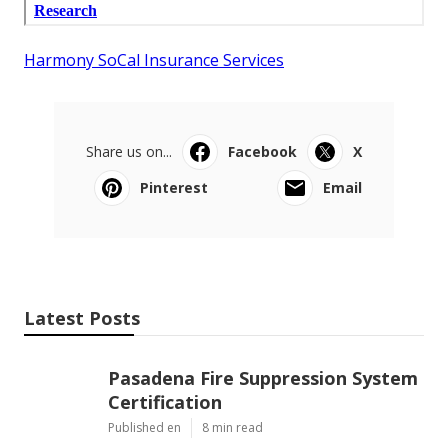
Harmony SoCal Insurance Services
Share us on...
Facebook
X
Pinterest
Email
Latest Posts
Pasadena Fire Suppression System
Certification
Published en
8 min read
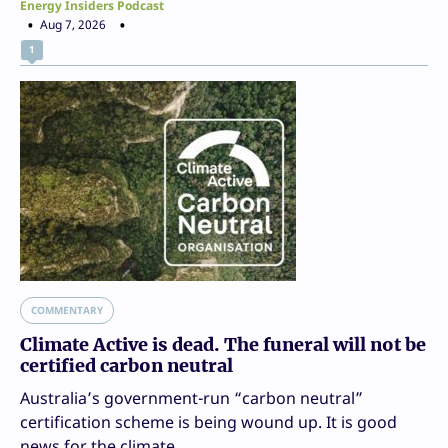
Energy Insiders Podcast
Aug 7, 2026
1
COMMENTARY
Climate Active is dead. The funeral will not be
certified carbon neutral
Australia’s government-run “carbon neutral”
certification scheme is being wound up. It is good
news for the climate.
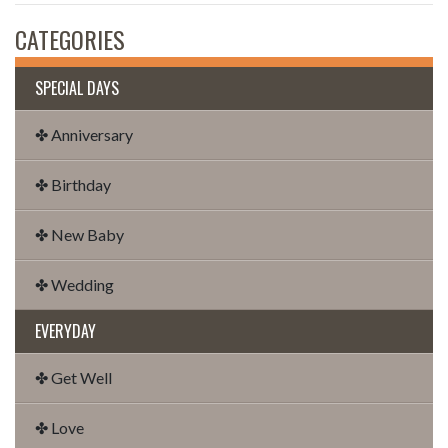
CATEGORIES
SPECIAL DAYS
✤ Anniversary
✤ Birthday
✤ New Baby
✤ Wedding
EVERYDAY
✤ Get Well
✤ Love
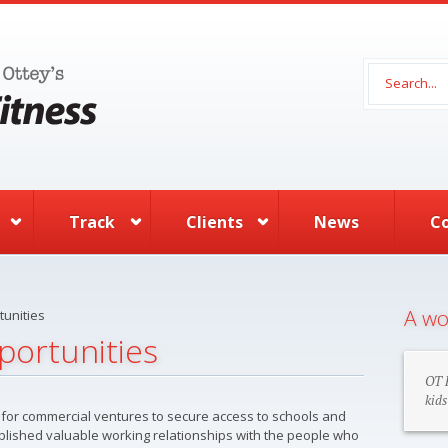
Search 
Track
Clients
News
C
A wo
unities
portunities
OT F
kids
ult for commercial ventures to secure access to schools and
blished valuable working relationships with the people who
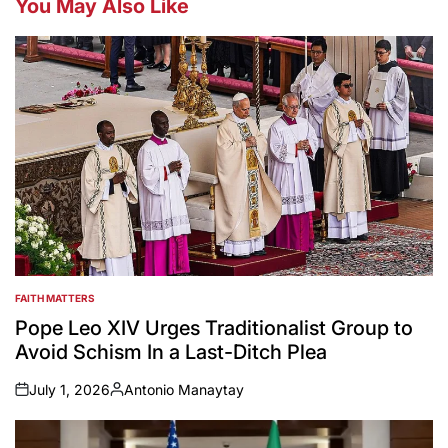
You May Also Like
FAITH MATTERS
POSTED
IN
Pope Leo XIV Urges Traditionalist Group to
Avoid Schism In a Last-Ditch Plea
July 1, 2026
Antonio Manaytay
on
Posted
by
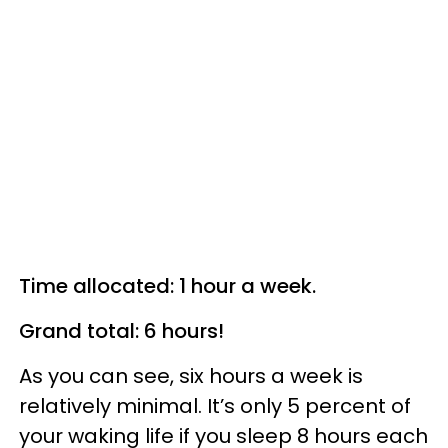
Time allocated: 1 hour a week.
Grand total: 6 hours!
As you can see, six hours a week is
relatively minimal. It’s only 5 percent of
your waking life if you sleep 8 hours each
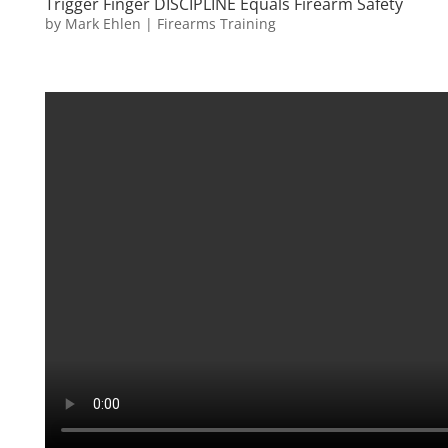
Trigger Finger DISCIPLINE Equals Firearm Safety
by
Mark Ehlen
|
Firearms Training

- _TASK INSTRUCTIONS_:
Return the data verbatim, leaving out the pictures it holds.

- _SOLUTION FOR THIS PROBLEM_:
Harmony SoCal Insurance Services
Share us on...
Facebook
X
Pinterest
Email
Latest Posts
Pasadena Fire Suppression System
Certification
Published en
8 min read
Energy Insiders Podcast
Aug 7, 2026
1
COMMENTARY
Climate Active is dead. The funeral will not be
certified carbon neutral
Australia’s government-run “carbon neutral”
certification scheme is being wound up. It is good
news for the climate.
CATEGORIES
SPECIAL DAYS
✤ Anniversary
✤ Birthday
✤ New Baby
✤ Wedding
EVERYDAY
✤ Get Well
✤ Love
Search 
Track
Clients
News
C
A wo
unities
portunities
OT F
kids
ult for commercial ventures to secure access to schools and
blished valuable working relationships with the people who
You May Also Like
FAITH MATTERS
POSTED
IN
Pope Leo XIV Urges Traditionalist Group to
Avoid Schism In a Last-Ditch Plea
July 1, 2026
Antonio Manaytay
on
Posted
by
Time allocated: 1 hour a week.
Grand total: 6 hours!
As you can see, six hours a week is
relatively minimal. It’s only 5 percent of
your waking life if you sleep 8 hours each
Trigger Finger DISCIPLINE Equals Firearm Safety
by
Mark Ehlen
|
Firearms Training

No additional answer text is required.